### PROBLEM
Reproduce the data below in full and exclude every picture.

### DATA FOR PROCESSING
--- START ---
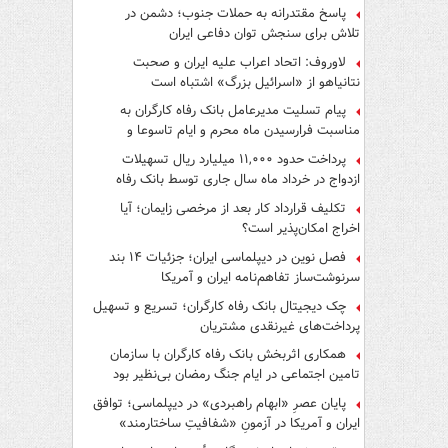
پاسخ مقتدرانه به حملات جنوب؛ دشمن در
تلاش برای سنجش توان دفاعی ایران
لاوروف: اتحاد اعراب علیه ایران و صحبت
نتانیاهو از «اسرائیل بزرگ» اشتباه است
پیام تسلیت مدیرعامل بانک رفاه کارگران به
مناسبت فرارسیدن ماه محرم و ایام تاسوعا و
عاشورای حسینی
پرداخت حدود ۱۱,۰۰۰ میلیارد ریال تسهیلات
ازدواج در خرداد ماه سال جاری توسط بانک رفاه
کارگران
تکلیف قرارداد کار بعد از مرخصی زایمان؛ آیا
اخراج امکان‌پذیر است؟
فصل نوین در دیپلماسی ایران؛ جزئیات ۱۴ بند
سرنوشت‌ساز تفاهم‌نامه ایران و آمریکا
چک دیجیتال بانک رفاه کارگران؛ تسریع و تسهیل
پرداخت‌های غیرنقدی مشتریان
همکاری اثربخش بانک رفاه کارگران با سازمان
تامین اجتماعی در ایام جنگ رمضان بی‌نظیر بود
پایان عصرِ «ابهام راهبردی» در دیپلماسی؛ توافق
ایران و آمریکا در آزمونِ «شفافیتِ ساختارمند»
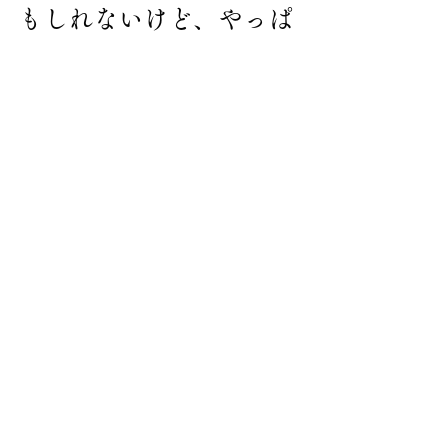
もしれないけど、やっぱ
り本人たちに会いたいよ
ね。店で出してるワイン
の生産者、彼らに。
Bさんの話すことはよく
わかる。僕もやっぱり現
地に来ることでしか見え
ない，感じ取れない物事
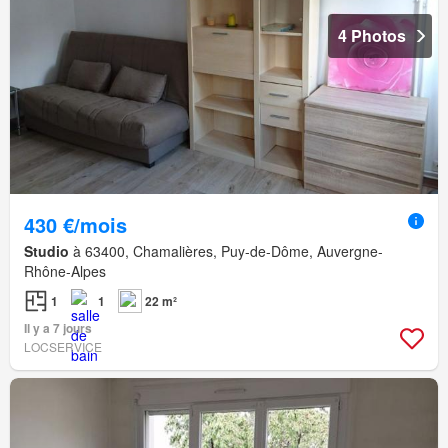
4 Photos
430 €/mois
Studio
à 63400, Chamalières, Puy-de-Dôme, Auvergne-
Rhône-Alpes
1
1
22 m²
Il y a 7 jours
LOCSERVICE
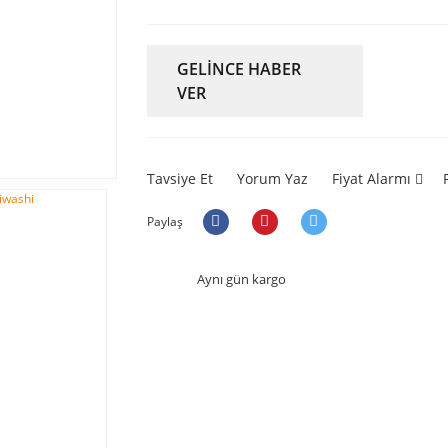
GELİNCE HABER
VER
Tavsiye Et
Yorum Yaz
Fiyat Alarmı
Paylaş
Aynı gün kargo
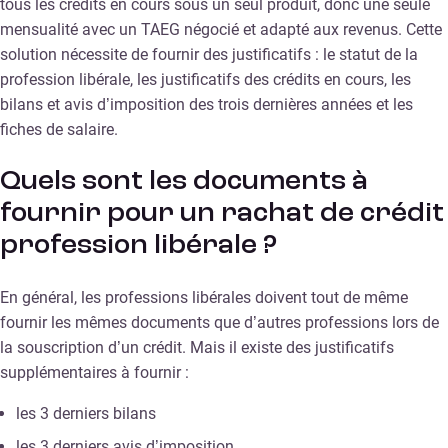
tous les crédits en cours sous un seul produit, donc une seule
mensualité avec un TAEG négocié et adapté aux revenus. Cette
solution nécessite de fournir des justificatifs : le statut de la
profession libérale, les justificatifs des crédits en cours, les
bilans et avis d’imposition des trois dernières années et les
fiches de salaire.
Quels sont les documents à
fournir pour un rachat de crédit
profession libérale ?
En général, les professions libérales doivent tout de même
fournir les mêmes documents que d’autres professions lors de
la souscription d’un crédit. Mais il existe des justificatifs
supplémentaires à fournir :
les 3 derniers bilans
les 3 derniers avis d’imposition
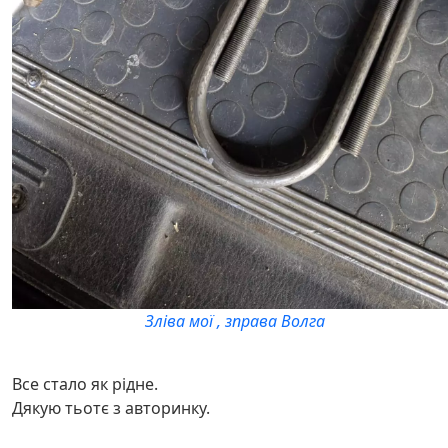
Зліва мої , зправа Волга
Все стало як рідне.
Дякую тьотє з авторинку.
--- END ---
### WRITTEN REPLY
پاسخ مقتدرانه به حملات جنوب؛ دشمن در
تلاش برای سنجش توان دفاعی ایران
لاوروف: اتحاد اعراب علیه ایران و صحبت
نتانیاهو از «اسرائیل بزرگ» اشتباه است
پیام تسلیت مدیرعامل بانک رفاه کارگران به
مناسبت فرارسیدن ماه محرم و ایام تاسوعا و
عاشورای حسینی
پرداخت حدود ۱۱,۰۰۰ میلیارد ریال تسهیلات
ازدواج در خرداد ماه سال جاری توسط بانک رفاه
کارگران
تکلیف قرارداد کار بعد از مرخصی زایمان؛ آیا
اخراج امکان‌پذیر است؟
فصل نوین در دیپلماسی ایران؛ جزئیات ۱۴ بند
سرنوشت‌ساز تفاهم‌نامه ایران و آمریکا
چک دیجیتال بانک رفاه کارگران؛ تسریع و تسهیل
پرداخت‌های غیرنقدی مشتریان
همکاری اثربخش بانک رفاه کارگران با سازمان
تامین اجتماعی در ایام جنگ رمضان بی‌نظیر بود
پایان عصرِ «ابهام راهبردی» در دیپلماسی؛ توافق
ایران و آمریکا در آزمونِ «شفافیتِ ساختارمند»
もしれないけど、やっぱ
り本人たちに会いたいよ
ね。店で出してるワイン
の生産者、彼らに。
Bさんの話すことはよく
わかる。僕もやっぱり現
地に来ることでしか見え
ない，感じ取れない物事
4 Photos
430 €/mois
Studio
à 63400, Chamalières, Puy-de-Dôme, Auvergne-
Rhône-Alpes
1
1
22 m²
Il y a 7 jours
LOCSERVICE
GELİNCE HABER
VER
Tavsiye Et
Yorum Yaz
Fiyat Alarmı
Paylaş
Aynı gün kargo
tous les crédits en cours sous un seul produit, donc une seule
mensualité avec un TAEG négocié et adapté aux revenus. Cette
solution nécessite de fournir des justificatifs : le statut de la
profession libérale, les justificatifs des crédits en cours, les
bilans et avis d’imposition des trois dernières années et les
fiches de salaire.
Quels sont les documents à
fournir pour un rachat de crédit
profession libérale ?
En général, les professions libérales doivent tout de même
fournir les mêmes documents que d’autres professions lors de
la souscription d’un crédit. Mais il existe des justificatifs
supplémentaires à fournir :
les 3 derniers bilans
les 3 derniers avis d’imposition
Зліва мої , зправа Волга
Все стало як рідне.
Дякую тьотє з авторинку.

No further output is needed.